**Problem requirements:**
Print only the lines from the top of the data through the line with "Программное обеспечение", both included, skipping every picture.
------------------------------------
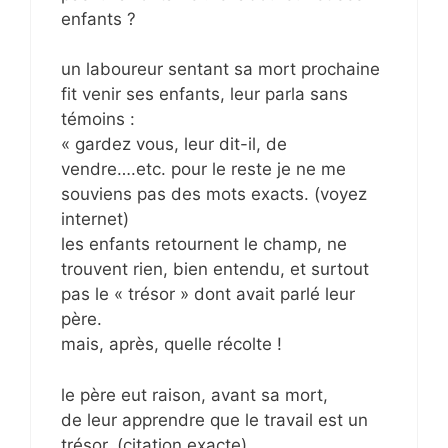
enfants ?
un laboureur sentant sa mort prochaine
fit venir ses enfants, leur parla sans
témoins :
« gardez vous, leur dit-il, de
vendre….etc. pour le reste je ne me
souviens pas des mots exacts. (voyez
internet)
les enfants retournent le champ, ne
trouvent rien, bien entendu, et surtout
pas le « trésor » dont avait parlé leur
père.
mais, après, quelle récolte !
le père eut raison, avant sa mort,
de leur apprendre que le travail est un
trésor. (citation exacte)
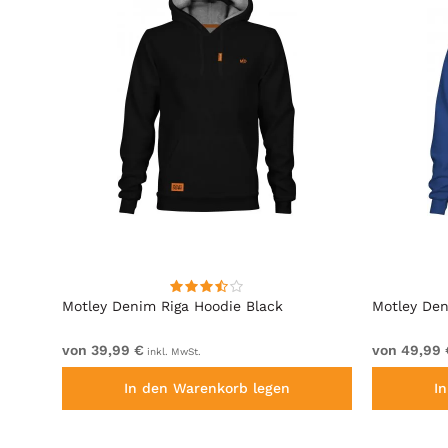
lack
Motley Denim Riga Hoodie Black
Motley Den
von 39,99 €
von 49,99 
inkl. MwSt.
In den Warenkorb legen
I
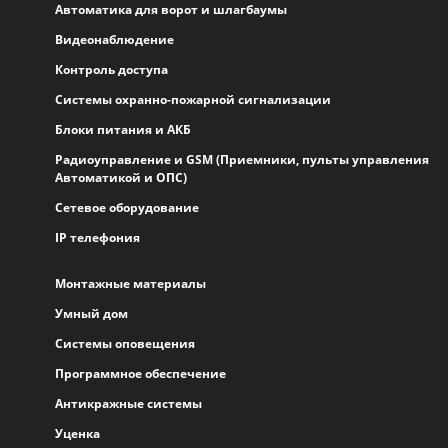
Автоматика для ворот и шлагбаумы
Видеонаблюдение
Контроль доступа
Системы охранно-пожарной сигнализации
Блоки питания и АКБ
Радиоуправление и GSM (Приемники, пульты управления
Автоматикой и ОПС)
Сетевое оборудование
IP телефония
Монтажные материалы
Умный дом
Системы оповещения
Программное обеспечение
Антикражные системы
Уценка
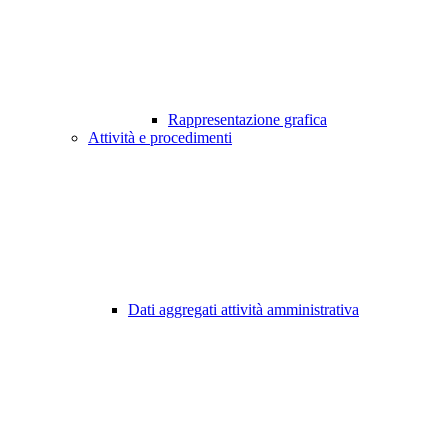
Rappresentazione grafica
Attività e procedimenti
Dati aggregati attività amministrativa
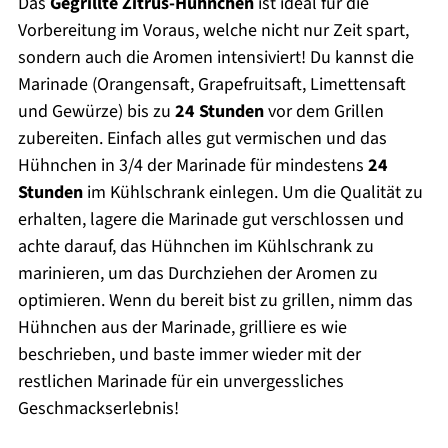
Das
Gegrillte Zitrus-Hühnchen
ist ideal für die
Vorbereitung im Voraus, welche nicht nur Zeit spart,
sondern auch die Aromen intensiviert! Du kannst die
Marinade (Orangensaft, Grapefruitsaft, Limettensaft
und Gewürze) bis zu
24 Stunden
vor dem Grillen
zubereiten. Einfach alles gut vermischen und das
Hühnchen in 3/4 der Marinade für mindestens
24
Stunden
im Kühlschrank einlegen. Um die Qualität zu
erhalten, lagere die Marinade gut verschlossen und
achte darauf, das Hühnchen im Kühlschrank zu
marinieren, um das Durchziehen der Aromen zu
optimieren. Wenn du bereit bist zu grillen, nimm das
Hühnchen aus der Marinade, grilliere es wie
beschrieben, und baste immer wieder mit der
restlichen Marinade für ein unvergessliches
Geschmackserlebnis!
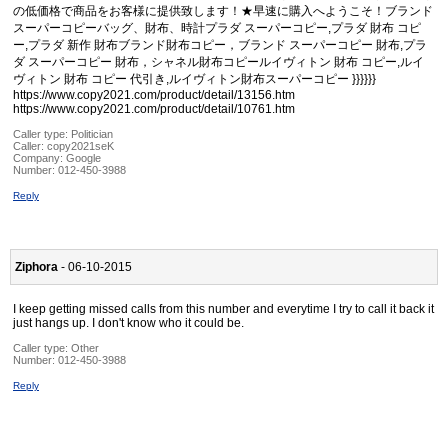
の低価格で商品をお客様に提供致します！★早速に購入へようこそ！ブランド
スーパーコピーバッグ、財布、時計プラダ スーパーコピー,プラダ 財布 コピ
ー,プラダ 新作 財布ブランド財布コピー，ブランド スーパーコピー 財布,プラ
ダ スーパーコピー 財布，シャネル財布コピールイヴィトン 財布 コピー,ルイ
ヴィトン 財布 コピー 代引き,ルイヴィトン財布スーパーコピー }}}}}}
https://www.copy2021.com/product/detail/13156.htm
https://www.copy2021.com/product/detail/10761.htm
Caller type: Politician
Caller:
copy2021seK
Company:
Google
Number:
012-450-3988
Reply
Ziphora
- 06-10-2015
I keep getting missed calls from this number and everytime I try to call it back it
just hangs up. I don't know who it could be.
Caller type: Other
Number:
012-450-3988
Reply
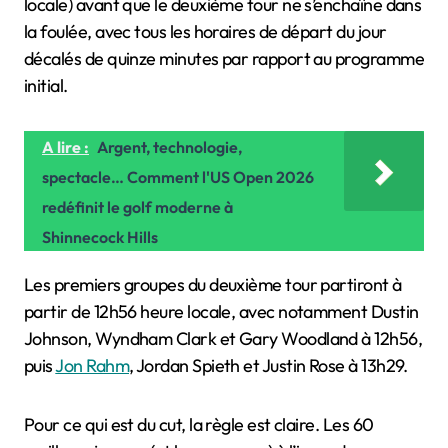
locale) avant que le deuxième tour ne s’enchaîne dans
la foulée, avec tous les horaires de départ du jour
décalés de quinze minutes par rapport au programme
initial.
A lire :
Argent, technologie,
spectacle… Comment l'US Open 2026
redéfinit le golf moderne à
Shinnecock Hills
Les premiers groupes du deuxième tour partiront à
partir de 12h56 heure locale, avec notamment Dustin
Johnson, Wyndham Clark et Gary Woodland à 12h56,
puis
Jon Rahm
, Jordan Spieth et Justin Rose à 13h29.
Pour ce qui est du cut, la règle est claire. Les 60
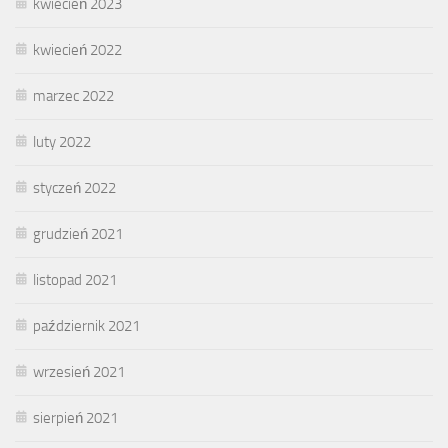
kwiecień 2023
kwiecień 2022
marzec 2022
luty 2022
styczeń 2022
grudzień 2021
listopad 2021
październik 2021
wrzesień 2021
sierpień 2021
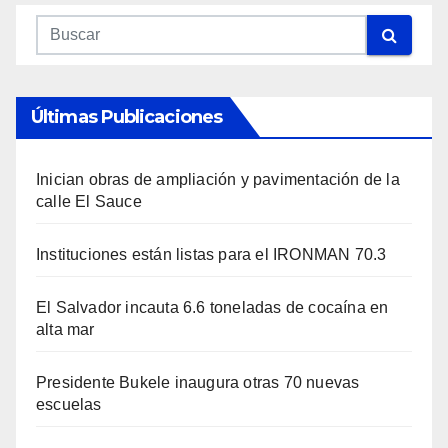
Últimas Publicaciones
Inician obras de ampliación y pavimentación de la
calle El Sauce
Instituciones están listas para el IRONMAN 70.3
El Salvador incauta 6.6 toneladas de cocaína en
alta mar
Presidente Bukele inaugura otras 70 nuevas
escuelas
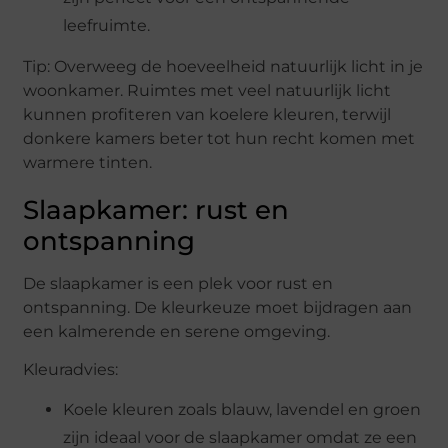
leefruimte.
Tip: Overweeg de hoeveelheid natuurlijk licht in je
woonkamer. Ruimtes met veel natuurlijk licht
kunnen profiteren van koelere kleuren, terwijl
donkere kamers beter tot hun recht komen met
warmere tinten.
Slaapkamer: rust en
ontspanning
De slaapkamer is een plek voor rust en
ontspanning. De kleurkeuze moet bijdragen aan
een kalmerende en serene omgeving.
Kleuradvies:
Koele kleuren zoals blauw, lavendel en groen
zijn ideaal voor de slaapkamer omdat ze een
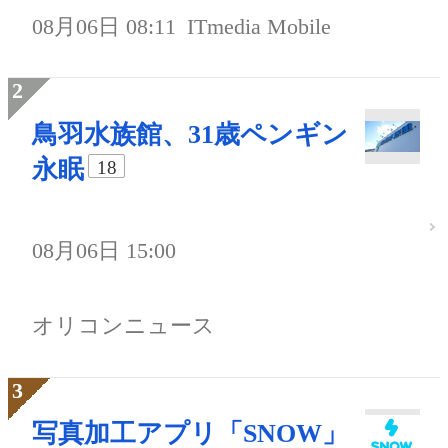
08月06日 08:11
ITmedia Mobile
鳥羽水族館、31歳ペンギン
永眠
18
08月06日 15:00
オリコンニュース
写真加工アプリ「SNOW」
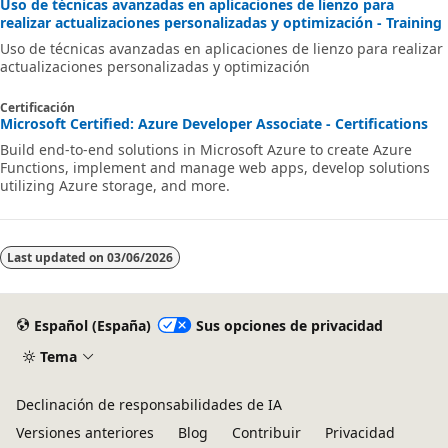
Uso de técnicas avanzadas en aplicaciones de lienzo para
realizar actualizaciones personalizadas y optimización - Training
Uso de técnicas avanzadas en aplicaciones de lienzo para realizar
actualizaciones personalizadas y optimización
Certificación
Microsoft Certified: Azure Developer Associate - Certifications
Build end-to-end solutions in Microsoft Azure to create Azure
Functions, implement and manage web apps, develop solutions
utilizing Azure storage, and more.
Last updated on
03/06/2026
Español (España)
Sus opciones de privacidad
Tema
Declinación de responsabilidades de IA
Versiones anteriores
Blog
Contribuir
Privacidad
------------------------------------
**Task solution:**
enfants ?
un laboureur sentant sa mort prochaine
fit venir ses enfants, leur parla sans
témoins :
« gardez vous, leur dit-il, de
vendre….etc. pour le reste je ne me
souviens pas des mots exacts. (voyez
internet)
les enfants retournent le champ, ne
trouvent rien, bien entendu, et surtout
pas le « trésor » dont avait parlé leur
père.
mais, après, quelle récolte !
le père eut raison, avant sa mort,
de leur apprendre que le travail est un
trésor. (citation exacte)
lack
Motley Denim Riga Hoodie Black
Motley Den
von 39,99 €
von 49,99 
inkl. MwSt.
In den Warenkorb legen
I
Автоматика для ворот и шлагбаумы
Видеонаблюдение
Контроль доступа
Системы охранно-пожарной сигнализации
Блоки питания и АКБ
Радиоуправление и GSM (Приемники, пульты управления
Автоматикой и ОПС)
Сетевое оборудование
IP телефония
Монтажные материалы
Умный дом
Системы оповещения
Программное обеспечение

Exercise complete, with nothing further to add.